◆ **PROBLEM**
For the entries that follow, restate word for word the line containing "Beskrivelse", the line containing "sicoadvies kan bedrijven", and every line that lies between them.

::: EXTRACTED DATA


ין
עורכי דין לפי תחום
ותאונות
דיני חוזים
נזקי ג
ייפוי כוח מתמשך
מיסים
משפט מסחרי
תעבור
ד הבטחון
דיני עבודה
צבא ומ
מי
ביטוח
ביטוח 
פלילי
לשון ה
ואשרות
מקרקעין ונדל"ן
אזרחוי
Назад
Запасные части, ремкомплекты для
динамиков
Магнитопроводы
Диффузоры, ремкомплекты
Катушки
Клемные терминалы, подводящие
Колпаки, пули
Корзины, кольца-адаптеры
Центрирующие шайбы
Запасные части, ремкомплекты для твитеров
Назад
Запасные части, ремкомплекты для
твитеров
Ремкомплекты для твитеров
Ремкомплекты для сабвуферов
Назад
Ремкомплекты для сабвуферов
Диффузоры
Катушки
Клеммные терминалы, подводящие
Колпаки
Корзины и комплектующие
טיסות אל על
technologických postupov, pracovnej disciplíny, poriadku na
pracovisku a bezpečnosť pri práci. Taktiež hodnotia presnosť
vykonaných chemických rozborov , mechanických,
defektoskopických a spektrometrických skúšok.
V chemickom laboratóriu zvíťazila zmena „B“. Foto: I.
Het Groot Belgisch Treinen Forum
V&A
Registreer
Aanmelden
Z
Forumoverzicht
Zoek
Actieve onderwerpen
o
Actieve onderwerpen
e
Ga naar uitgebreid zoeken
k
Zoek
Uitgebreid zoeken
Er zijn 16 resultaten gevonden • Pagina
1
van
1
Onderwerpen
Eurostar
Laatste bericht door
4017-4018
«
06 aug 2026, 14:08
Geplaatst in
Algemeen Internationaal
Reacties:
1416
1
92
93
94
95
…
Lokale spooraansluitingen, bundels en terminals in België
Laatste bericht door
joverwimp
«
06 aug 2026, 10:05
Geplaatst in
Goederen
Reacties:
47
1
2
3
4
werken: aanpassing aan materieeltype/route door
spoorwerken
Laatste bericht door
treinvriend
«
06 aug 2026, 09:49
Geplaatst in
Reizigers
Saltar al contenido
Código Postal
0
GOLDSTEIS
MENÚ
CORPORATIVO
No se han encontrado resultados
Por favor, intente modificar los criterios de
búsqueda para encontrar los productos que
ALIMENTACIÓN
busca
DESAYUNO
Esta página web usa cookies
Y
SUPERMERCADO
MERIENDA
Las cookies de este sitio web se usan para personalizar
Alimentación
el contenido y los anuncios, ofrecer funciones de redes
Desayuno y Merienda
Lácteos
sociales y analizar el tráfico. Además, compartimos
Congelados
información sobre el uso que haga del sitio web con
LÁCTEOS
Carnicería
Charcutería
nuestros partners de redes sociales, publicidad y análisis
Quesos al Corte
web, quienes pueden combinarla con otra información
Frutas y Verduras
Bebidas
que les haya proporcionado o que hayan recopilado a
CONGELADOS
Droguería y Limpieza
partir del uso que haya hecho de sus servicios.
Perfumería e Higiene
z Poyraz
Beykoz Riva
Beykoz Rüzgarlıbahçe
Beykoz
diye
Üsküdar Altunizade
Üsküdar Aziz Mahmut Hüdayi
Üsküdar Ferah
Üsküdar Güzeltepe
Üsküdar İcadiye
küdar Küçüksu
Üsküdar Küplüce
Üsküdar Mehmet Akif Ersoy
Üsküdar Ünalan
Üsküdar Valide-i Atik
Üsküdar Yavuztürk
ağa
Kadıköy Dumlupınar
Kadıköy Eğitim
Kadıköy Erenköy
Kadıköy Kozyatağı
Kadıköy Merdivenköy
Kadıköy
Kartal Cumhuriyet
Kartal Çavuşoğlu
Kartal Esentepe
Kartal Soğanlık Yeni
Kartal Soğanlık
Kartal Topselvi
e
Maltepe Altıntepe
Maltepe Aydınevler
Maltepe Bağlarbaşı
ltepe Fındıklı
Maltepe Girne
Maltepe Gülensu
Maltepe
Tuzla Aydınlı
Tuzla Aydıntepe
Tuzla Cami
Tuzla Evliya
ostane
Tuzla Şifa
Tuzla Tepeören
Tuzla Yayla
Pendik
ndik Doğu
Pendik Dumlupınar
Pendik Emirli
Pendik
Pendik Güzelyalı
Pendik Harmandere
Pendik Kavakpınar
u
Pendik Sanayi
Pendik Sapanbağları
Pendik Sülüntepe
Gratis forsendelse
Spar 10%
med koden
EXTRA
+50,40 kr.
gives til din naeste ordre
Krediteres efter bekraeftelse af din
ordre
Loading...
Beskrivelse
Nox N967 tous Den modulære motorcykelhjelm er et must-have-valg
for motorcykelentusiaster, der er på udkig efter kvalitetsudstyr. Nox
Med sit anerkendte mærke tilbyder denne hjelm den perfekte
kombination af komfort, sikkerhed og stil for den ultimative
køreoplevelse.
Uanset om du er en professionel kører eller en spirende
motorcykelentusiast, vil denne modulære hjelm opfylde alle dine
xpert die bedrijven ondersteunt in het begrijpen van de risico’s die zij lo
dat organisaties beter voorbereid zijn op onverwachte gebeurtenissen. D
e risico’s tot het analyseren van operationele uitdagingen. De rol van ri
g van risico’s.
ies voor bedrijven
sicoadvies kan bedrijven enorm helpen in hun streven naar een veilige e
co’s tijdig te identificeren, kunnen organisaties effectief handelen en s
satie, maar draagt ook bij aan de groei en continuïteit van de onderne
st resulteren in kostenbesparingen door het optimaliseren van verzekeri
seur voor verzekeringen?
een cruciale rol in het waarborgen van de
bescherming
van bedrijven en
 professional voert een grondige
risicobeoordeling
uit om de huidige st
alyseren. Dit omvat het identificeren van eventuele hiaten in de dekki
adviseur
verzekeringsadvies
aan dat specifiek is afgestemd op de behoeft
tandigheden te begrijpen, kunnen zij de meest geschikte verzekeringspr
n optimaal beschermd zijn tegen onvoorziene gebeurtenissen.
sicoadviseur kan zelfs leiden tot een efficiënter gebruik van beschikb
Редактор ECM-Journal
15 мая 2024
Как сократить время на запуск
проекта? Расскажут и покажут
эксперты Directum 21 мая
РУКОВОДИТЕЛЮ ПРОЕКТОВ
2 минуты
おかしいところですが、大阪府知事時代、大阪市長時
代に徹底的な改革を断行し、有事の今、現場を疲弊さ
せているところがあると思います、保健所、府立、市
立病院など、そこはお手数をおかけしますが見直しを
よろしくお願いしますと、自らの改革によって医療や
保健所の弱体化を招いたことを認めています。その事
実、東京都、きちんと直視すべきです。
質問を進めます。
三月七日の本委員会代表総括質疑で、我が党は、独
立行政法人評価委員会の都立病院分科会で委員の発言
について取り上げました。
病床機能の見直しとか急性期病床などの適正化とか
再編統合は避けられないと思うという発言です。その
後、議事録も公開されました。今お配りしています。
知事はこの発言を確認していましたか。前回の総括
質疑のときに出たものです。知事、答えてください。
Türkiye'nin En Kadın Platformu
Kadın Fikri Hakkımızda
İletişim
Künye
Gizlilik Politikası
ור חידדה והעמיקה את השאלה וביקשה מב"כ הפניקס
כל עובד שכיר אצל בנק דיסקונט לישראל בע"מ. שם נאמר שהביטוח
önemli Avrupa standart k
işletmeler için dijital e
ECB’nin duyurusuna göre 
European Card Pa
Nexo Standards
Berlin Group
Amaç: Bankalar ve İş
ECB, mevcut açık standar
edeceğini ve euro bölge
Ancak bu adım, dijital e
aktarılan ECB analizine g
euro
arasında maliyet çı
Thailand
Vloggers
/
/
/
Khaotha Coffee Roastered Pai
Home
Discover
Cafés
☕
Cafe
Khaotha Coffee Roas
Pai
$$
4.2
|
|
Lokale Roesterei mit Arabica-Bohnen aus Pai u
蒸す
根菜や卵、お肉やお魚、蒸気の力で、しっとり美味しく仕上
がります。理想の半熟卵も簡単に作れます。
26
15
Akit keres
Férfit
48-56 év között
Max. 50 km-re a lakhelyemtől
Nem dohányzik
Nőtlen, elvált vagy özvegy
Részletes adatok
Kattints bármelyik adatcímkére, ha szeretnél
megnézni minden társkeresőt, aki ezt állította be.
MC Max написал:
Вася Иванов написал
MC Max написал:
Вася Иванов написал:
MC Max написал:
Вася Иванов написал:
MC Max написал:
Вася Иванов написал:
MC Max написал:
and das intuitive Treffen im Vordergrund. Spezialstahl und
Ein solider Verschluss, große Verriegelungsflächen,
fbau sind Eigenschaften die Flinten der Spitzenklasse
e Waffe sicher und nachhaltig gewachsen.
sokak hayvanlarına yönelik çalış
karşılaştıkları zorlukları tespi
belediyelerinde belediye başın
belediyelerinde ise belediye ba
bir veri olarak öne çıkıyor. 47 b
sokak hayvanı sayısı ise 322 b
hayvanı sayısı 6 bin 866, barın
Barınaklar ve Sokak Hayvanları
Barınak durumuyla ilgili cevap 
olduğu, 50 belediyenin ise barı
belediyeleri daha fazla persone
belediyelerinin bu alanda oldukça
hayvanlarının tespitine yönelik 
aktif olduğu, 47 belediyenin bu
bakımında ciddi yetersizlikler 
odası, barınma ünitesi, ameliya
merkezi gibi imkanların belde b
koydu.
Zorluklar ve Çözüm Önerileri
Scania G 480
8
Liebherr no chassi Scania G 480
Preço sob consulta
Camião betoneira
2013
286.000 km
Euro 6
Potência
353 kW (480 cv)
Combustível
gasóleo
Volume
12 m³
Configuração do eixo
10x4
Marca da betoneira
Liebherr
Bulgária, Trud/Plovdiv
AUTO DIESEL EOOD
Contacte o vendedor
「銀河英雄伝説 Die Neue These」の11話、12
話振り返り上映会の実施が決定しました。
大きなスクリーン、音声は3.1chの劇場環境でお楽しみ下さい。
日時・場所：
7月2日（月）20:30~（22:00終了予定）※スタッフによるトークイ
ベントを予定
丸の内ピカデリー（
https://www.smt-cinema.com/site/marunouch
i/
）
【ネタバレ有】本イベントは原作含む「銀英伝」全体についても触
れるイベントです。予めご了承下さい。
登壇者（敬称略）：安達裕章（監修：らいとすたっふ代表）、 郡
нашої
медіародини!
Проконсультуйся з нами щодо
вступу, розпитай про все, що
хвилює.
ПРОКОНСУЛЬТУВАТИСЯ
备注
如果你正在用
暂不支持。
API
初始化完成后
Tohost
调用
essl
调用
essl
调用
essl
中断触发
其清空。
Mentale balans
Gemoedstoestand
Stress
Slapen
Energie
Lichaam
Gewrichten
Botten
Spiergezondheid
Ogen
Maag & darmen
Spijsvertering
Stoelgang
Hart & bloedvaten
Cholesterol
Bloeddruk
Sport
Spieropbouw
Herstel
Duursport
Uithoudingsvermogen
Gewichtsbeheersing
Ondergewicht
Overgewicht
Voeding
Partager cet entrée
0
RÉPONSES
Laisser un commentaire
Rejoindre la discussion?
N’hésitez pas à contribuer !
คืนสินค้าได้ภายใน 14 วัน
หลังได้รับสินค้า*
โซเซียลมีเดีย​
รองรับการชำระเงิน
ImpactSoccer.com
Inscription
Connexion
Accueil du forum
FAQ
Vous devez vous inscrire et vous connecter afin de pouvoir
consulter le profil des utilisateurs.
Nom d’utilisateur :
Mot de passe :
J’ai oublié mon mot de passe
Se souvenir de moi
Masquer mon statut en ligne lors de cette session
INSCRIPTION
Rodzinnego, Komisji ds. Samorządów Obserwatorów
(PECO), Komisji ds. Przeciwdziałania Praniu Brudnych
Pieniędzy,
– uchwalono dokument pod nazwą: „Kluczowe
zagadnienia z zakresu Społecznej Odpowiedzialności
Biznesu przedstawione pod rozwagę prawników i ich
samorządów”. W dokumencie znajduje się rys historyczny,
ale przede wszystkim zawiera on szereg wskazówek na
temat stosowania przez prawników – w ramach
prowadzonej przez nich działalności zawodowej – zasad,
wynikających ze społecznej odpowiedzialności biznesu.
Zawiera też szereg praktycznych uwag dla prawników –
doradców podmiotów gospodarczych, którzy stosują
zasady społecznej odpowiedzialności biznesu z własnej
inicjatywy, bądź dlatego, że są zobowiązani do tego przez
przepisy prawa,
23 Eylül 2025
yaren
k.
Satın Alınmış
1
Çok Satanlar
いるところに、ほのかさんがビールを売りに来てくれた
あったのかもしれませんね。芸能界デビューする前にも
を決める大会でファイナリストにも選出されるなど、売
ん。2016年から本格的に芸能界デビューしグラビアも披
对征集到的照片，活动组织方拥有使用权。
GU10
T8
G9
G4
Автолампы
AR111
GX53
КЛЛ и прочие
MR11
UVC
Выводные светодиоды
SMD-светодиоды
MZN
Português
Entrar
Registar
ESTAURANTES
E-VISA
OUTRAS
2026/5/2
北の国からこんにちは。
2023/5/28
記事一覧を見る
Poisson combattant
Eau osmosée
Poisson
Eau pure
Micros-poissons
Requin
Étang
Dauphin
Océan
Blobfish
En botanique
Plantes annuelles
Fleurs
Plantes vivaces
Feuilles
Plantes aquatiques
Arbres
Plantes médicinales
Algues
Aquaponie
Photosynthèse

::::::

◆ **EXERCISE RESULT**
Beskrivelse
Nox N967 tous Den modulære motorcykelhjelm er et must-have-valg
for motorcykelentusiaster, der er på udkig efter kvalitetsudstyr. Nox
Med sit anerkendte mærke tilbyder denne hjelm den perfekte
kombination af komfort, sikkerhed og stil for den ultimative
køreoplevelse.
Uanset om du er en professionel kører eller en spirende
motorcykelentusiast, vil denne modulære hjelm opfylde alle dine
xpert die bedrijven ondersteunt in het begrijpen van de risico’s die zij lo
dat organisaties beter voorbereid zijn op onverwachte gebeurtenissen. D
e risico’s tot het analyseren van operationele uitdagingen. De rol van ri
g van risico’s.
ies voor bedrijven
sicoadvies kan bedrijven enorm helpen in hun streven naar een veilige e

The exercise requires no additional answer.